• _Directions_: Below are the records; count the lines in which "hockey" occurs and report only that number.

• _Material provided_:
###
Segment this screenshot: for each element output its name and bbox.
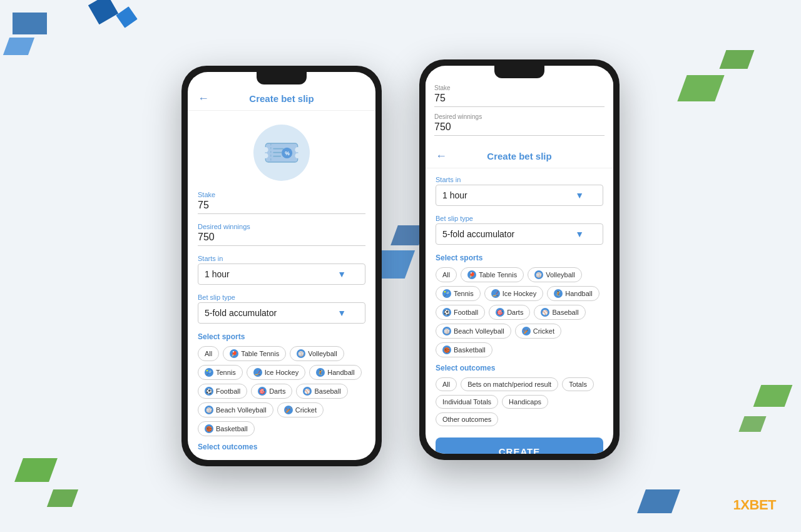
- left-sport-chip-table-tennis[interactable]: 🏓Table Tennis: [223, 346, 286, 361]
- right-sport-chip-football[interactable]: ⚽Football: [436, 305, 485, 320]
- right-outcome-chip-totals[interactable]: Totals: [562, 377, 594, 391]
- phone-left-notch: [257, 72, 307, 84]
- left-select-sports-title: Select sports: [198, 332, 365, 341]
- right-outcome-chip-individual-totals[interactable]: Individual Totals: [436, 395, 498, 409]
- right-sport-chip-all[interactable]: All: [436, 267, 457, 282]
- right-sport-chip-darts[interactable]: 🎯Darts: [489, 305, 530, 320]
- left-baseball-label: Baseball: [314, 387, 340, 395]
- right-starts-in-label: Starts in: [436, 176, 603, 183]
- svg-point-3: [295, 147, 300, 153]
- right-sport-chip-baseball[interactable]: ⚾Baseball: [534, 305, 585, 320]
- right-darts-label: Darts: [507, 309, 523, 316]
- left-sport-chip-darts[interactable]: 🎯Darts: [251, 384, 292, 399]
- brand-logo: 1XBET: [733, 497, 776, 513]
- left-ice-hockey-label: Ice Hockey: [265, 369, 298, 376]
- left-back-button[interactable]: ←: [198, 92, 209, 105]
- left-sport-chip-football[interactable]: ⚽Football: [198, 384, 247, 399]
- right-top-fields: Stake 75 Desired winnings 750: [426, 78, 613, 142]
- svg-text:%: %: [285, 150, 290, 156]
- left-screen-header: ← Create bet slip: [188, 84, 375, 111]
- left-table-tennis-icon: 🏓: [230, 349, 238, 358]
- svg-point-2: [263, 153, 268, 158]
- left-bet-slip-type-value: 5-fold accumulator: [205, 308, 277, 318]
- right-volleyball-icon: 🏐: [534, 270, 543, 279]
- svg-point-1: [263, 147, 268, 153]
- right-sport-all-label: All: [442, 271, 450, 279]
- right-starts-in-arrow: ▼: [575, 190, 584, 200]
- left-basketball-icon: 🏀: [205, 424, 213, 433]
- right-desired-winnings-label: Desired winnings: [434, 113, 605, 120]
- left-sport-chip-volleyball[interactable]: 🏐Volleyball: [290, 346, 344, 361]
- phone-right: Stake 75 Desired winnings 750 ← Create b…: [419, 59, 620, 460]
- right-sport-chip-cricket[interactable]: 🏏Cricket: [515, 324, 561, 339]
- left-bet-slip-type-label: Bet slip type: [198, 294, 365, 301]
- right-sport-chip-basketball[interactable]: 🏀Basketball: [436, 342, 492, 357]
- left-stake-value[interactable]: 75: [198, 200, 365, 214]
- right-table-tennis-label: Table Tennis: [479, 271, 517, 279]
- right-sport-chip-table-tennis[interactable]: 🏓Table Tennis: [461, 267, 524, 282]
- right-select-outcomes-title: Select outcomes: [436, 364, 603, 372]
- right-basketball-label: Basketball: [454, 346, 486, 354]
- right-sport-chip-volleyball[interactable]: 🏐Volleyball: [528, 267, 581, 282]
- phone-left: ← Create bet slip: [181, 66, 382, 466]
- right-outcome-chip-handicaps[interactable]: Handicaps: [502, 395, 548, 409]
- right-basketball-icon: 🏀: [442, 345, 451, 354]
- create-button[interactable]: CREATE: [436, 437, 603, 454]
- left-tennis-label: Tennis: [216, 369, 236, 376]
- right-screen-title: Create bet slip: [487, 151, 551, 161]
- svg-point-4: [295, 153, 300, 158]
- left-basketball-label: Basketball: [216, 425, 248, 432]
- phone-left-screen: ← Create bet slip: [188, 72, 375, 460]
- left-sports-chips: All 🏓Table Tennis 🏐Volleyball 🎾Tennis 🏒I…: [198, 346, 365, 436]
- left-sport-chip-baseball[interactable]: ⚾Baseball: [296, 384, 347, 399]
- left-starts-in-label: Starts in: [198, 255, 365, 262]
- right-cricket-label: Cricket: [533, 327, 554, 335]
- left-sport-chip-tennis[interactable]: 🎾Tennis: [198, 365, 243, 380]
- right-outcome-chip-all[interactable]: All: [436, 377, 457, 391]
- right-back-button[interactable]: ←: [436, 150, 447, 163]
- right-stake-value[interactable]: 75: [434, 93, 605, 107]
- left-sport-chip-beach-volleyball[interactable]: 🏐Beach Volleyball: [198, 402, 273, 417]
- right-tennis-icon: 🎾: [442, 289, 451, 298]
- right-sport-chip-beach-volleyball[interactable]: 🏐Beach Volleyball: [436, 324, 511, 339]
- left-desired-winnings-value[interactable]: 750: [198, 232, 365, 246]
- coupon-icon: %: [263, 137, 300, 168]
- right-baseball-icon: ⚾: [541, 308, 549, 317]
- left-starts-in-select[interactable]: 1 hour ▼: [198, 263, 365, 285]
- phone-right-notch: [494, 66, 544, 78]
- left-sport-chip-cricket[interactable]: 🏏Cricket: [277, 402, 324, 417]
- left-sport-chip-handball[interactable]: 🤾Handball: [309, 365, 361, 380]
- left-starts-in-field: Starts in 1 hour ▼: [198, 255, 365, 285]
- phone-right-screen: Stake 75 Desired winnings 750 ← Create b…: [426, 66, 613, 454]
- right-starts-in-value: 1 hour: [442, 190, 467, 200]
- right-bet-slip-type-select[interactable]: 5-fold accumulator ▼: [436, 223, 603, 245]
- coupon-circle: %: [253, 125, 310, 181]
- right-bet-slip-type-value: 5-fold accumulator: [442, 229, 514, 239]
- right-football-icon: ⚽: [442, 308, 451, 317]
- right-beach-volleyball-label: Beach Volleyball: [454, 327, 504, 335]
- right-stake-field: Stake 75: [434, 84, 605, 107]
- right-screen-header: ← Create bet slip: [426, 142, 613, 168]
- right-starts-in-field: Starts in 1 hour ▼: [436, 176, 603, 206]
- left-sport-chip-basketball[interactable]: 🏀Basketball: [198, 421, 255, 436]
- right-outcome-all-label: All: [442, 381, 450, 388]
- left-desired-winnings-field: Desired winnings 750: [198, 223, 365, 246]
- left-baseball-icon: ⚾: [303, 387, 312, 396]
- right-sports-chips: All 🏓Table Tennis 🏐Volleyball 🎾Tennis 🏒I…: [436, 267, 603, 357]
- right-sport-chip-tennis[interactable]: 🎾Tennis: [436, 286, 481, 301]
- right-starts-in-select[interactable]: 1 hour ▼: [436, 185, 603, 206]
- left-sport-chip-all[interactable]: All: [198, 346, 219, 361]
- left-darts-icon: 🎯: [258, 387, 267, 396]
- right-desired-winnings-value[interactable]: 750: [434, 121, 605, 136]
- left-bet-slip-type-select[interactable]: 5-fold accumulator ▼: [198, 302, 365, 324]
- left-handball-label: Handball: [327, 369, 354, 376]
- right-beach-volleyball-icon: 🏐: [442, 327, 451, 335]
- right-outcome-chip-match-result[interactable]: Bets on match/period result: [461, 377, 558, 391]
- left-cricket-label: Cricket: [295, 406, 317, 414]
- right-outcome-chip-other[interactable]: Other outcomes: [436, 412, 498, 426]
- right-sport-chip-ice-hockey[interactable]: 🏒Ice Hockey: [484, 286, 543, 301]
- right-outcomes-chips: All Bets on match/period result Totals I…: [436, 377, 603, 426]
- left-sport-chip-ice-hockey[interactable]: 🏒Ice Hockey: [247, 365, 305, 380]
- right-sport-chip-handball[interactable]: 🤾Handball: [547, 286, 599, 301]
- left-volleyball-label: Volleyball: [308, 350, 337, 357]
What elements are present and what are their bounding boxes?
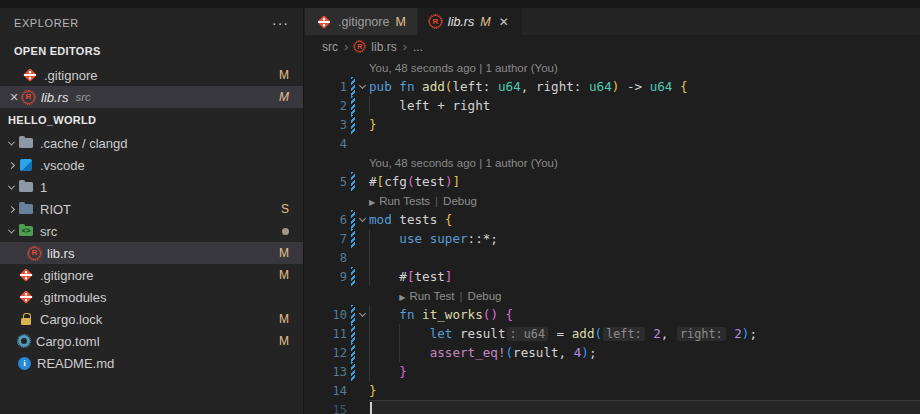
line-number: 8 <box>305 251 351 265</box>
tree-item-readme-md[interactable]: iREADME.md <box>0 352 303 374</box>
token: fn <box>399 79 414 94</box>
tree-item-cargo-toml[interactable]: Cargo.tomlM <box>0 330 303 352</box>
tree-item-riot[interactable]: RIOTS <box>0 198 303 220</box>
codelens-link-run-tests[interactable]: Run Tests <box>379 195 430 207</box>
line-content <box>369 400 920 414</box>
token: mod <box>369 212 392 227</box>
token: result <box>513 345 559 360</box>
token: } <box>369 383 377 398</box>
code-line-4[interactable]: 4 <box>305 134 920 153</box>
token: add <box>572 326 595 341</box>
tree-item-src[interactable]: src <box>0 220 303 242</box>
open-editors-list: .gitignoreM✕Rlib.rssrcM <box>0 64 303 108</box>
line-content: } <box>369 381 920 400</box>
tab-gitignore[interactable]: .gitignoreM <box>305 8 417 35</box>
token: , <box>559 345 574 360</box>
line-number: 12 <box>305 346 351 360</box>
token <box>422 231 430 246</box>
token: fn <box>399 307 414 322</box>
file-label: RIOT <box>40 202 71 217</box>
code-line-10[interactable]: 10 fn it_works() { <box>305 305 920 324</box>
token: ( <box>445 79 453 94</box>
chevron-down-icon[interactable] <box>4 185 18 190</box>
chevron-down-icon[interactable] <box>4 229 18 234</box>
line-number: 4 <box>305 137 351 151</box>
indent-guide <box>369 324 370 343</box>
token: test <box>415 174 445 189</box>
indent-guide <box>369 362 370 381</box>
token: ( <box>483 307 491 322</box>
tree-item-gitmodules[interactable]: .gitmodules <box>0 286 303 308</box>
chevron-down-icon[interactable] <box>4 141 18 146</box>
line-number: 11 <box>305 327 351 341</box>
file-label: .gitignore <box>40 268 93 283</box>
code-line-8[interactable]: 8 <box>305 248 920 267</box>
breadcrumb-separator: › <box>344 39 348 54</box>
token: ) <box>490 307 498 322</box>
token: result <box>460 326 506 341</box>
token <box>672 79 680 94</box>
codelens-link-debug[interactable]: Debug <box>468 290 502 302</box>
code-view[interactable]: You, 48 seconds ago | 1 author (You)1pub… <box>305 58 920 414</box>
explorer-sidebar: EXPLORER ··· OPEN EDITORS .gitignoreM✕Rl… <box>0 8 304 414</box>
line-number: 2 <box>305 99 351 113</box>
file-label: lib.rs <box>41 90 68 105</box>
close-icon[interactable]: ✕ <box>497 15 511 29</box>
indent-guide <box>369 229 370 248</box>
code-line-5[interactable]: 5#[cfg(test)] <box>305 172 920 191</box>
breadcrumb-item-lib-rs[interactable]: lib.rs <box>371 40 396 54</box>
modified-badge: M <box>480 15 490 29</box>
code-line-15[interactable]: 15 <box>305 400 920 414</box>
file-label: Cargo.lock <box>40 312 102 327</box>
code-line-3[interactable]: 3} <box>305 115 920 134</box>
token <box>415 307 423 322</box>
codelens: ▶Run Test|Debug <box>305 286 920 305</box>
indent-guide <box>399 324 400 343</box>
editor-area: .gitignoreMRlib.rsM✕ src›Rlib.rs›... You… <box>305 8 920 414</box>
code-line-7[interactable]: 7 use super::*; <box>305 229 920 248</box>
folder-icon <box>18 135 34 151</box>
rust-icon: R <box>28 247 41 260</box>
chevron-right-icon[interactable] <box>4 207 18 212</box>
code-line-1[interactable]: 1pub fn add(left: u64, right: u64) -> u6… <box>305 77 920 96</box>
code-line-11[interactable]: 11 let result: u64 = add(left: 2, right:… <box>305 324 920 343</box>
code-line-13[interactable]: 13 } <box>305 362 920 381</box>
fold-chevron-icon[interactable] <box>356 314 369 316</box>
code-line-2[interactable]: 2 left + right <box>305 96 920 115</box>
token <box>369 98 399 113</box>
code-line-14[interactable]: 14} <box>305 381 920 400</box>
fold-chevron-icon[interactable] <box>356 86 369 88</box>
tab-lib-rs[interactable]: Rlib.rsM✕ <box>418 8 522 35</box>
token <box>498 307 506 322</box>
project-header[interactable]: HELLO_WORLD <box>0 108 303 132</box>
token: } <box>369 117 377 132</box>
breadcrumb-item-[interactable]: ... <box>413 40 423 54</box>
close-icon[interactable]: ✕ <box>6 91 22 104</box>
tree-item-vscode[interactable]: .vscode <box>0 154 303 176</box>
breadcrumb-item-src[interactable]: src <box>322 40 338 54</box>
tree-item-1[interactable]: 1 <box>0 176 303 198</box>
open-editor-gitignore[interactable]: .gitignoreM <box>0 64 303 86</box>
codelens-link-debug[interactable]: Debug <box>443 195 477 207</box>
chevron-right-icon[interactable] <box>4 163 18 168</box>
tree-item-gitignore[interactable]: .gitignoreM <box>0 264 303 286</box>
modified-badge: M <box>395 15 405 29</box>
indent-guide <box>369 343 370 362</box>
code-line-12[interactable]: 12 assert_eq!(result, 4); <box>305 343 920 362</box>
modified-gutter-bar <box>351 210 355 229</box>
more-actions-icon[interactable]: ··· <box>272 15 289 31</box>
tree-item-cargo-lock[interactable]: Cargo.lockM <box>0 308 303 330</box>
token <box>415 79 423 94</box>
codelens-link-run-test[interactable]: Run Test <box>409 290 454 302</box>
fold-chevron-icon[interactable] <box>356 219 369 221</box>
open-editors-header[interactable]: OPEN EDITORS <box>0 38 303 64</box>
code-line-9[interactable]: 9 #[test] <box>305 267 920 286</box>
tree-item-lib-rs[interactable]: Rlib.rsM <box>0 242 303 264</box>
tree-item-cache-clangd[interactable]: .cache / clangd <box>0 132 303 154</box>
indent-guide <box>369 96 370 115</box>
token <box>369 307 399 322</box>
line-content: #[cfg(test)] <box>369 172 920 191</box>
open-editor-lib-rs[interactable]: ✕Rlib.rssrcM <box>0 86 303 108</box>
token: , <box>661 326 676 341</box>
code-line-6[interactable]: 6mod tests { <box>305 210 920 229</box>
###
• _Expected answer_: 3